Appoggiata da Giovanni XXII, cominciò la persecuzione nei confronti dei Begardi e delle Beghine, nonostante la stragrande maggioranza di loro fosse cattolica ortodossa. Sfruttando la frequentazione e i contatti con i francescani Spirituali e i Fratelli del libero spirito, l’inquisizione, guidata da Bernard Gui, potè colpire il movimento che soppresse duramente, con un lungo elenco di processi e condanne a morte, soprattutto in Francia meridionale. Giovanni XXII cercò in qualche modo di distinguere in Beghini buoni e cattivi, e tracciò una linea di demarcazione immaginaria e grossolana, definendo “cattivi” quelli che vivevano in Italia e nella Francia meridionale (in particolare Provenza e Linguadoca) e “buoni” quelli che stavano in Germania, Paesi Bassi e Francia settentrionale.

  

I Beghini di Provenza

Il movimento dei Beghini in Provenza nacque dopo la morte di Pietro Olivi e, nei due decenni successivi, conobbe una vasta diffusione nella Francia me­ridionale. La città principalmente coinvolta fu Narbonne, il luogo di sepoltura dello stesso Olivi. A questo movimento appartennero laici, provenienti dai vari ceti della popolazione ur­bana, anche dalle file del clero, che aspiravano alla per­fezione cristiana e si rifacevano apertamente al profondo sentimento religioso della corrente francescana degli Spirituali di Olivi. Vennero coinvolti nella disputa sulla povertà, e presero posizione contro le tesi sostenute da Giovanni XXII e dalla curia avignonese. Con gli altri Be­ghini, diffusi nella Catalogna e in Italia, oltre al nome, non ebbero niente in comune. Già nel 1299, nel capitolo generale di Lione, venne condannata la povertà rigorosa sostenuta da Olivi, a un anno dopo la sua morte. Alcuni anni dopo Clemente V istituì un’apposita commissione per appianare il conflitto che divideva l’Ordine francescano tra Conventuali e Spirituali il cui esito, sostanzialmente, fu favorevole a quest’ultimi, come pure l’esame degli scritti di Olivi al Concilio di Vienne.
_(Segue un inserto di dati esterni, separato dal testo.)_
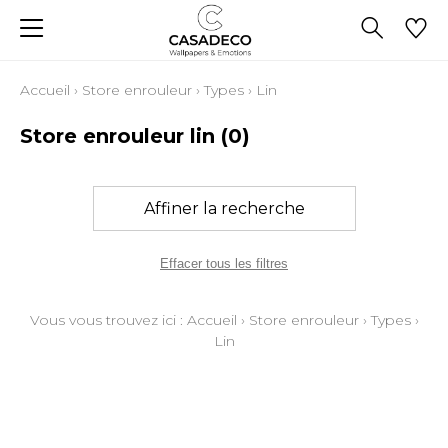
Accueil
›
Store enrouleur
›
Types
›
Lin
Store enrouleur lin
(0)
Affiner la recherche
Effacer tous les filtres
Vous vous trouvez ici :
Accueil
›
Store enrouleur
›
Types
›
Lin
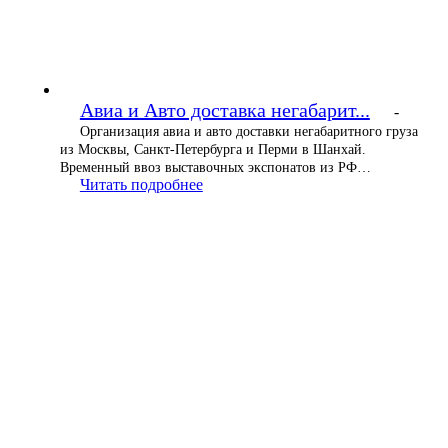
Авиа и Авто доставка негабарит...
-
Организация авиа и авто доставки негабаритного груза
из Москвы, Санкт-Петербурга и Перми в Шанхай.
Временный ввоз выставочных экспонатов из РФ…
Читать подробнее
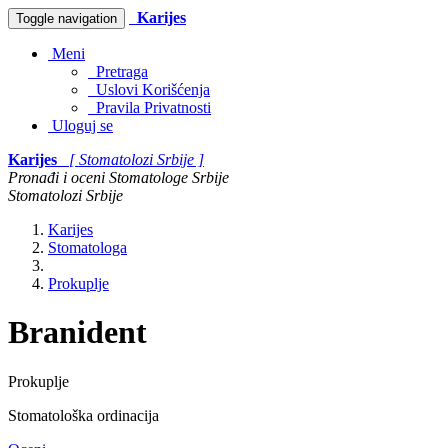
Karijes
Toggle navigation
Meni
Pretraga
Uslovi Korišćenja
Pravila Privatnosti
Uloguj se
Karijes
[ Stomatolozi Srbije ]
Pronađi i oceni Stomatologe Srbije
Stomatolozi Srbije
Karijes
Stomatologa
Prokuplje
Branident
Prokuplje
Stomatološka ordinacija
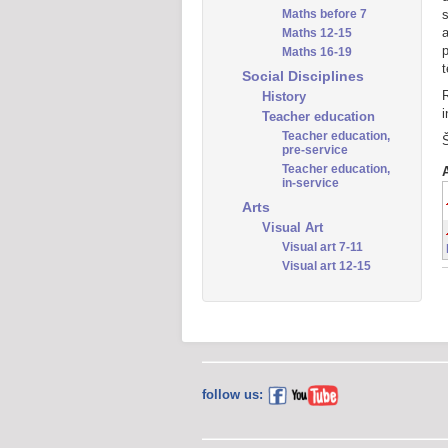
Maths before 7
s
Maths 12-15
p
Maths 16-19
Social Disciplines
R
History
i
Teacher education
Teacher education,
pre-service
Teacher education,
in-service
Arts
Visual Art
Visual art 7-11
Visual art 12-15
follow us:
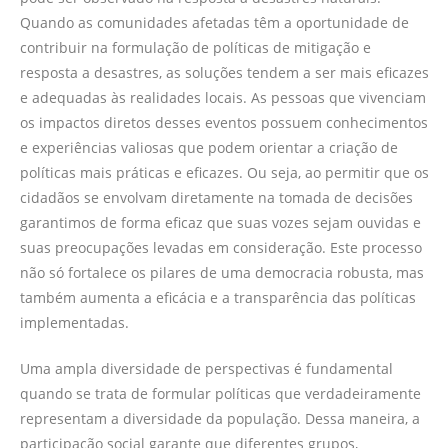
Quando as comunidades afetadas têm a oportunidade de
contribuir na formulação de políticas de mitigação e
resposta a desastres, as soluções tendem a ser mais eficazes
e adequadas às realidades locais. As pessoas que vivenciam
os impactos diretos desses eventos possuem conhecimentos
e experiências valiosas que podem orientar a criação de
políticas mais práticas e eficazes. Ou seja, ao permitir que os
cidadãos se envolvam diretamente na tomada de decisões
garantimos de forma eficaz que suas vozes sejam ouvidas e
suas preocupações levadas em consideração. Este processo
não só fortalece os pilares de uma democracia robusta, mas
também aumenta a eficácia e a transparência das políticas
implementadas.
Uma ampla diversidade de perspectivas é fundamental
quando se trata de formular políticas que verdadeiramente
representam a diversidade da população. Dessa maneira, a
participação social garante que diferentes grupos,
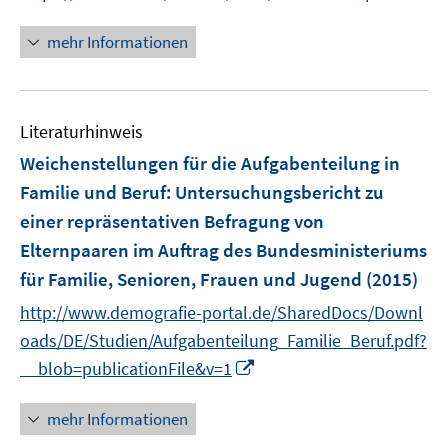
r
n
ö
n
mehr Informationen
f
e
f
u
n
e
e
Literaturhinweis
m
n
F
Weichenstellungen für die Aufgabenteilung in
e
Familie und Beruf
:
Untersuchungsbericht zu
n
einer repräsentativen Befragung von
s
Elternpaaren im Auftrag des Bundesministeriums
t
e
für Familie, Senioren, Frauen und Jugend
(2015)
r
http://www.demografie-portal.de/SharedDocs/Downl
ö
oads/DE/Studien/Aufgabenteilung_Familie_Beruf.pdf?
f
I
__blob=publicationFile&v=1
f
n
n
n
mehr Informationen
e
e
n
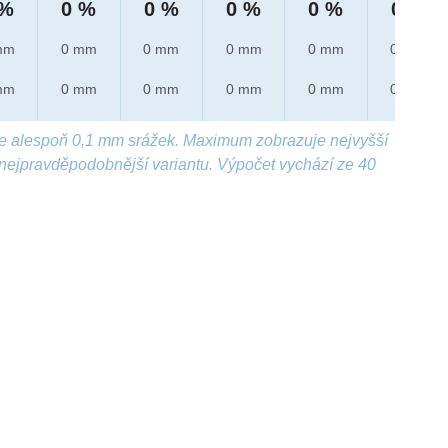
 %
0 %
0 %
0 %
0 %
0 %
mm
0 mm
0 mm
0 mm
0 mm
0 mm
mm
0 mm
0 mm
0 mm
0 mm
0 mm
e alespoň 0,1 mm srážek. Maximum zobrazuje nejvyšší
nejpravděpodobnější variantu. Výpočet vychází ze 40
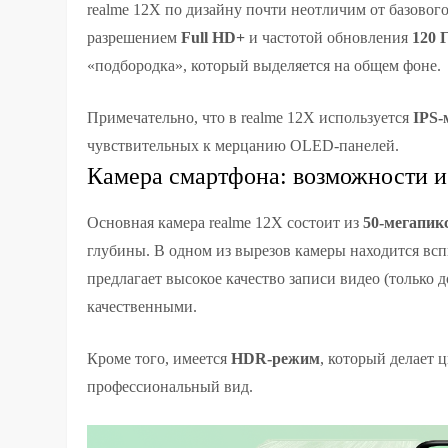
realme 12X по дизайну почти неотличим от базовог
разрешением
Full HD+
и частотой обновления
120 
«подбородка», который выделяется на общем фоне.
Примечательно, что в realme 12X используется
IPS-
чувствительных к мерцанию OLED-панелей.
Камера смартфона: возможности и
Основная камера realme 12X состоит из
50-мегапик
глубины. В одном из вырезов камеры находится вспы
предлагает высокое качество записи видео (только 
качественными.
Кроме того, имеется
HDR-режим
, который делает
профессиональный вид.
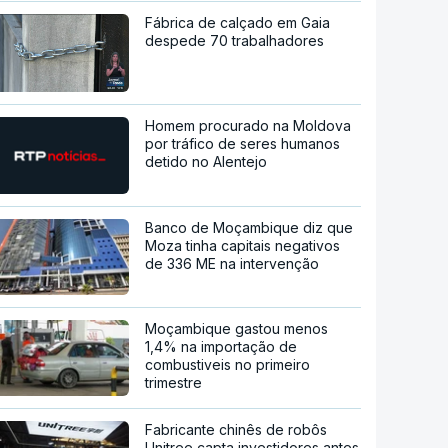
Fábrica de calçado em Gaia
despede 70 trabalhadores
Homem procurado na Moldova
por tráfico de seres humanos
detido no Alentejo
Banco de Moçambique diz que
Moza tinha capitais negativos
de 336 ME na intervenção
Moçambique gastou menos
1,4% na importação de
combustiveis no primeiro
trimestre
Fabricante chinês de robôs
Unitree capta investidores antes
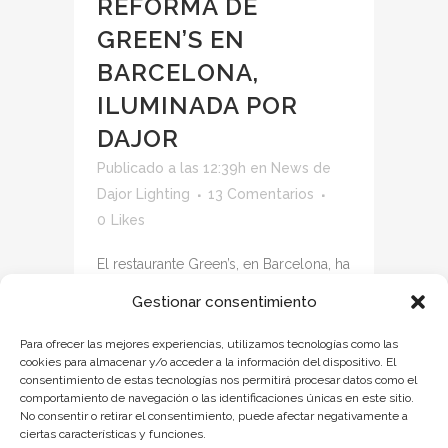
REFORMA DE
GREEN’S EN
BARCELONA,
ILUMINADA POR
DAJOR
Publicado a las 12:39h
en
News
de
Dajor Lighting
13 Comentarios
0
Likes
El restaurante Green’s, en Barcelona, ha
sufrido un radical cambio de look. Esto
Gestionar consentimiento
gracias a la reforma íntegra y a medida
realizada por la arquitecta Cristina
Para ofrecer las mejores experiencias, utilizamos tecnologías como las
cookies para almacenar y/o acceder a la información del dispositivo. El
Ortega. Green’s fue adquirido...
consentimiento de estas tecnologías nos permitirá procesar datos como el
comportamiento de navegación o las identificaciones únicas en este sitio.
VER MÁS
No consentir o retirar el consentimiento, puede afectar negativamente a
ciertas características y funciones.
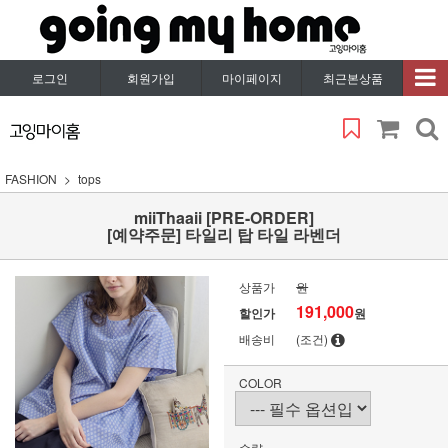
로그인
회원가입
마이페이지
최근본상품
FASHION
tops
miiThaaii [PRE-ORDER]
[예약주문] 타일리 탑 타일 라벤더
상품가
원
191,000
할인가
원
배송비
(조건)
COLOR
수량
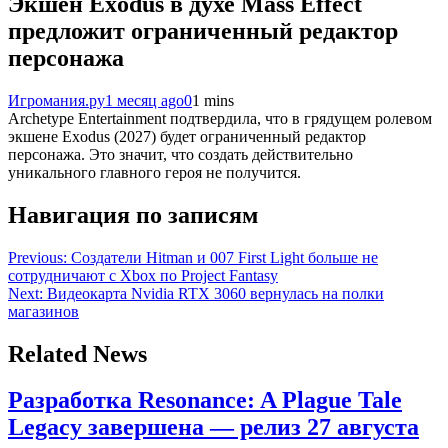
Экшен Exodus в духе Mass Effect
предложит ограниченный редактор
персонажа
Игромания.ру
1 месяц ago
0
1 mins
Archetype Entertainment подтвердила, что в грядущем ролевом
экшене Exodus (2027) будет ограниченный редактор
персонажа. Это значит, что создать действительно
уникального главного героя не получится.
Навигация по записям
Previous:
Создатели Hitman и 007 First Light больше не
сотрудничают с Xbox по Project Fantasy
Next:
Видеокарта Nvidia RTX 3060 вернулась на полки
магазинов
Related News
Разработка Resonance: A Plague Tale
Legacy завершена — релиз 27 августа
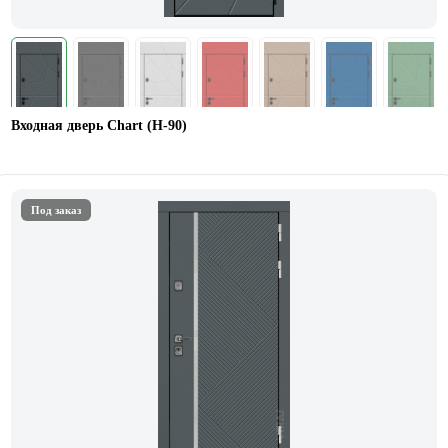
Входная дверь Chart (Н-90)
Под заказ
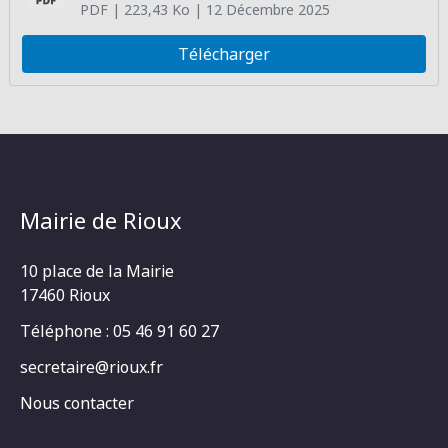
PDF
| 223,43 Ko
| 12 Décembre 2025
Télécharger
Mairie de Rioux
10 place de la Mairie
17460 Rioux
Téléphone : 05 46 91 60 27
secretaire@rioux.fr
Nous contacter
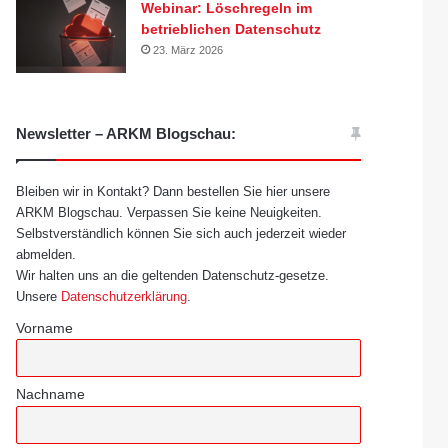
Webinar: Löschregeln im
betrieblichen Datenschutz
23. März 2026
Newsletter – ARKM Blogschau:
Bleiben wir in Kontakt? Dann bestellen Sie hier unsere
ARKM Blogschau. Verpassen Sie keine Neuigkeiten.
Selbstverständlich können Sie sich auch jederzeit wieder
abmelden.
Wir halten uns an die geltenden Datenschutz-gesetze.
Unsere
Datenschutzerklärung
.
Vorname
Nachname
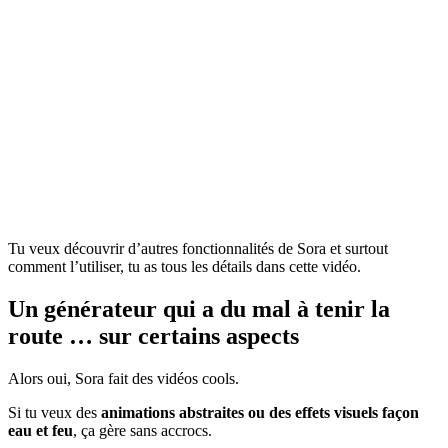
Tu veux découvrir d’autres fonctionnalités de Sora et surtout
comment l’utiliser, tu as tous les détails dans cette vidéo.
Un générateur qui a du mal à tenir la
route … sur certains aspects
Alors oui, Sora fait des vidéos cools.
Si tu veux des
animations abstraites ou des effets visuels façon
eau et feu
, ça gère sans accrocs.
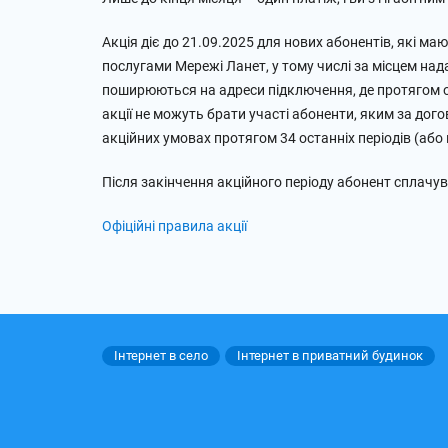
Акція діє до 21.09.2025 для нових абонентів, які м
послугами Мережі Ланет, у тому числі за місцем нада
поширюються на адреси підключення, де протягом ос
акції не можуть брати участі абоненти, яким за до
акційних умовах протягом 34 останніх періодів (або 
Після закінчення акційного періоду абонент сплачу
Офіційні правила акції
Інтернет в село
Інтернет в приватний будинок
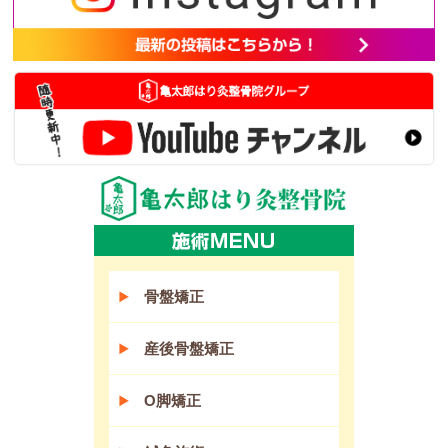
骨盤矯正
産後骨盤矯正
O脚矯正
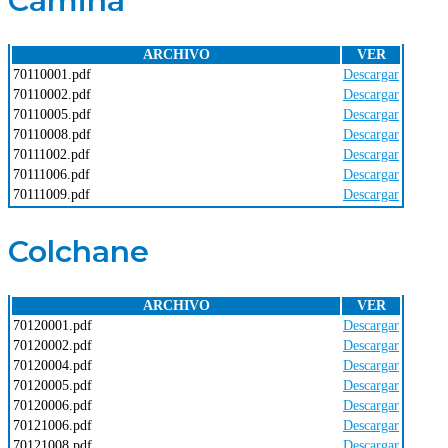
Camiña
ARCHIVO
VER
70110001.pdf
Descargar
70110002.pdf
Descargar
70110005.pdf
Descargar
70110008.pdf
Descargar
70111002.pdf
Descargar
70111006.pdf
Descargar
70111009.pdf
Descargar
Colchane
ARCHIVO
VER
70120001.pdf
Descargar
70120002.pdf
Descargar
70120004.pdf
Descargar
70120005.pdf
Descargar
70120006.pdf
Descargar
70121006.pdf
Descargar
70121008.pdf
Descargar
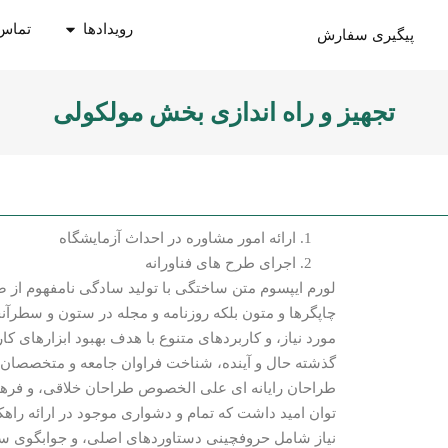
رویدادها
تماس 
پیگیری سفارش
تجهیز و راه اندازی بخش مولکولی
ارائه امور مشاوره در احداث آزمایشگاه
اجرای طرح های فناورانه
لورم ایپسوم متن ساختگی با تولید سادگی نامفهوم از 
چاپگرها و متون بلکه روزنامه و مجله در ستون و سطرآن
مورد نیاز، و کاربردهای متنوع با هدف بهبود ابزارهای
گذشته حال و آینده، شناخت فراوان جامعه و متخصصان را
طراحان رایانه ای علی الخصوص طراحان خلاقی، و فرهن
توان امید داشت که تمام و دشواری موجود در ارائه راه
نیاز شامل حروفچینی دستاوردهای اصلی، و جوابگوی سو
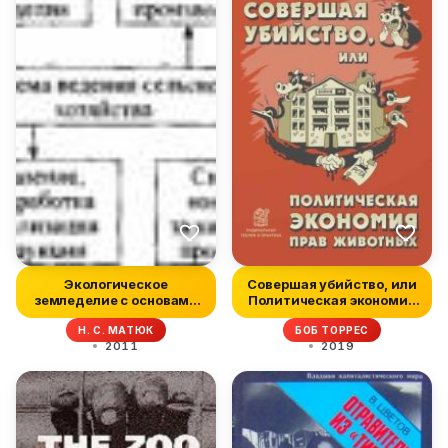
Экологическое
Совершая убийство, или
земледелие с основами
Политическая экономия
почвоведения и...
прав...
Н. С. МАТЮК
БОБ ТОРРЕС
2011
2019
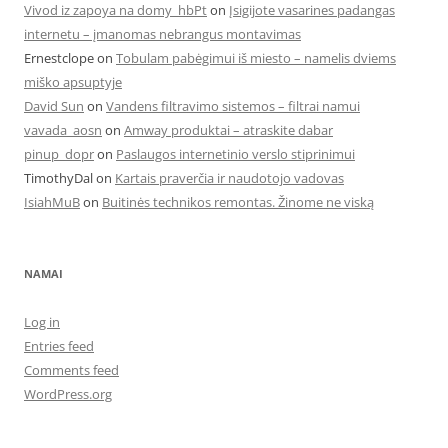
Vivod iz zapoya na domy_hbPt
on
Įsigijote vasarines padangas
internetu – įmanomas nebrangus montavimas
Ernestclope
on
Tobulam pabėgimui iš miesto – namelis dviems
miško apsuptyje
David Sun
on
Vandens filtravimo sistemos – filtrai namui
vavada_aosn
on
Amway produktai – atraskite dabar
pinup_dopr
on
Paslaugos internetinio verslo stiprinimui
TimothyDal
on
Kartais praverčia ir naudotojo vadovas
IsiahMuB
on
Buitinės technikos remontas. Žinome ne viską
NAMAI
Log in
Entries feed
Comments feed
WordPress.org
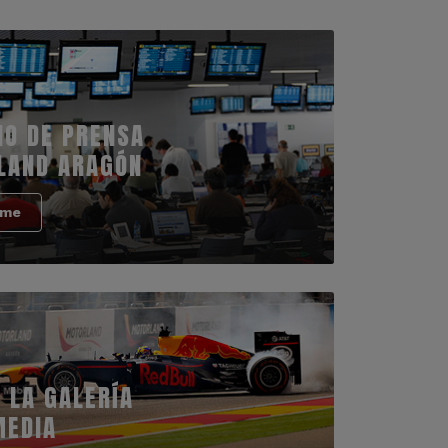
IO DE PRENSA
LAND ARAGÓN
rme
 LA GALERÍA
MEDIA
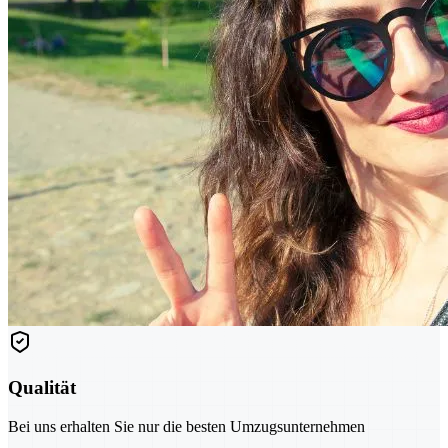
Qualität
Bei uns erhalten Sie nur die besten Umzugsunternehmen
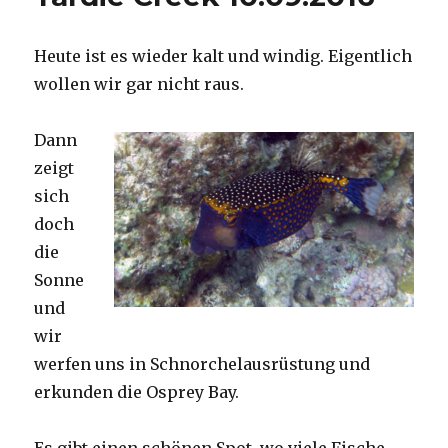
Heute ist es wieder kalt und windig. Eigentlich
wollen wir gar nicht raus.
Dann
zeigt
sich
doch
die
Sonne
und
wir
werfen uns in Schnorchelausrüstung und
erkunden die Osprey Bay.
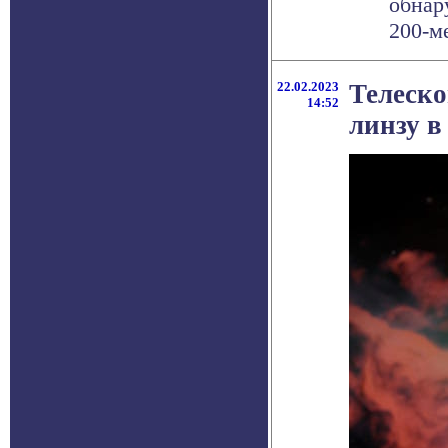
обнар
200-ме
22.02.2023
Телеско
14:52
линзу в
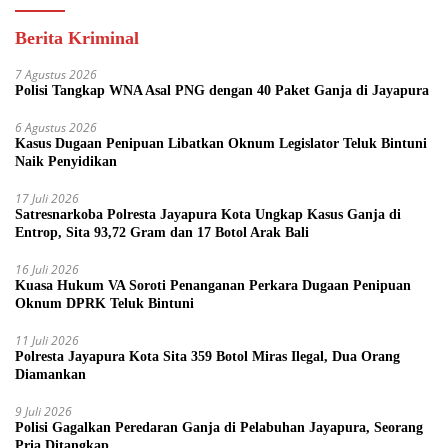
Berita Kriminal
7 Agustus 2026
Polisi Tangkap WNA Asal PNG dengan 40 Paket Ganja di Jayapura
6 Agustus 2026
Kasus Dugaan Penipuan Libatkan Oknum Legislator Teluk Bintuni
Naik Penyidikan
17 Juli 2026
Satresnarkoba Polresta Jayapura Kota Ungkap Kasus Ganja di
Entrop, Sita 93,72 Gram dan 17 Botol Arak Bali
16 Juli 2026
Kuasa Hukum VA Soroti Penanganan Perkara Dugaan Penipuan
Oknum DPRK Teluk Bintuni
11 Juli 2026
Polresta Jayapura Kota Sita 359 Botol Miras Ilegal, Dua Orang
Diamankan
9 Juli 2026
Polisi Gagalkan Peredaran Ganja di Pelabuhan Jayapura, Seorang
Pria Ditangkap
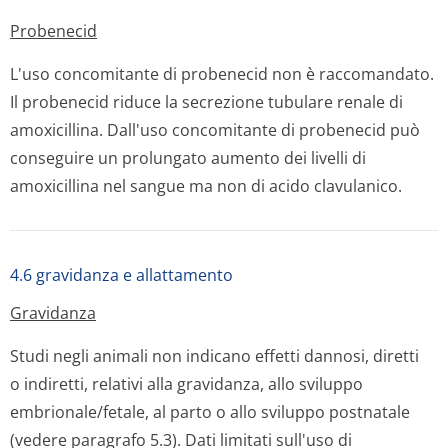
Probenecid
L'uso concomitante di probenecid non è raccomandato.
Il probenecid riduce la secrezione tubulare renale di
amoxicillina. Dall'uso concomitante di probenecid può
conseguire un prolungato aumento dei livelli di
amoxicillina nel sangue ma non di acido clavulanico.
4.6 gravidanza e allattamento
Gravidanza
Studi negli animali non indicano effetti dannosi, diretti
o indiretti, relativi alla gravidanza, allo sviluppo
embrionale/fetale, al parto o allo sviluppo postnatale
(vedere paragrafo 5.3). Dati limitati sull'uso di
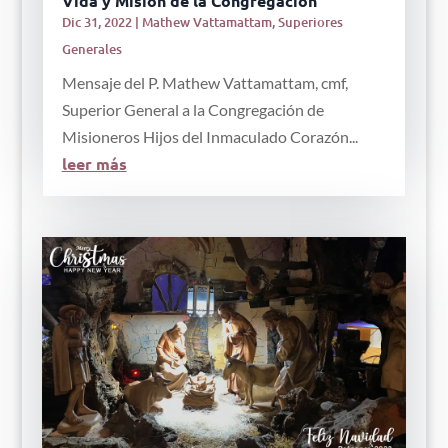
Vida y Misión de la Congregación
Dic 31, 2022
|
Mathew Vattamattam
,
Superiores
Generales
Mensaje del P. Mathew Vattamattam, cmf,
Superior General a la Congregación de
Misioneros Hijos del Inmaculado Corazón...
leer más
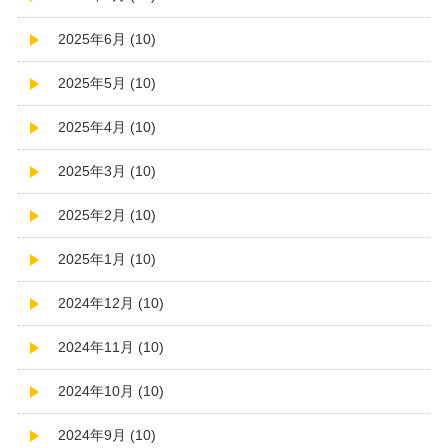
2025年6月 (10)
2025年5月 (10)
2025年4月 (10)
2025年3月 (10)
2025年2月 (10)
2025年1月 (10)
2024年12月 (10)
2024年11月 (10)
2024年10月 (10)
2024年9月 (10)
Con Giovanni XXII, successore di Clemente V, le cose peggiorarono e, poco dopo l’inizio del suo pontificato, gli Spirituali furono citati a comparire ad Avi­gnone, per esser sottoposti ad interrogatori durissimi e ostili: gli esponenti più prestigio­si degli Spirituali italiani, Ubertino da Casale e Angelo Cla­reno, si distin­sero per la loro difesa coraggiosa. Ma il desti­no degli Spirituali e dei loro sostenitori in Provenza era segna­to. Per Giovanni XXII, infatti, era intollerabile che si mettesse in dubbio il diritto del papa per la modificazione della Regola francescana; per questo egli diede mandato all’Inquisizione di reprimere duramente gli Spirituali accusandoli di eresia, con la condanna al rogo di quattro Spirituali nel maggio 1318 a Marsiglia. Questo fu l’inizio di una pesante persecuzione nei confronti dei Beghini, di quei laici, cioè, che si rifacevano apertamente alle posizioni di Olivi.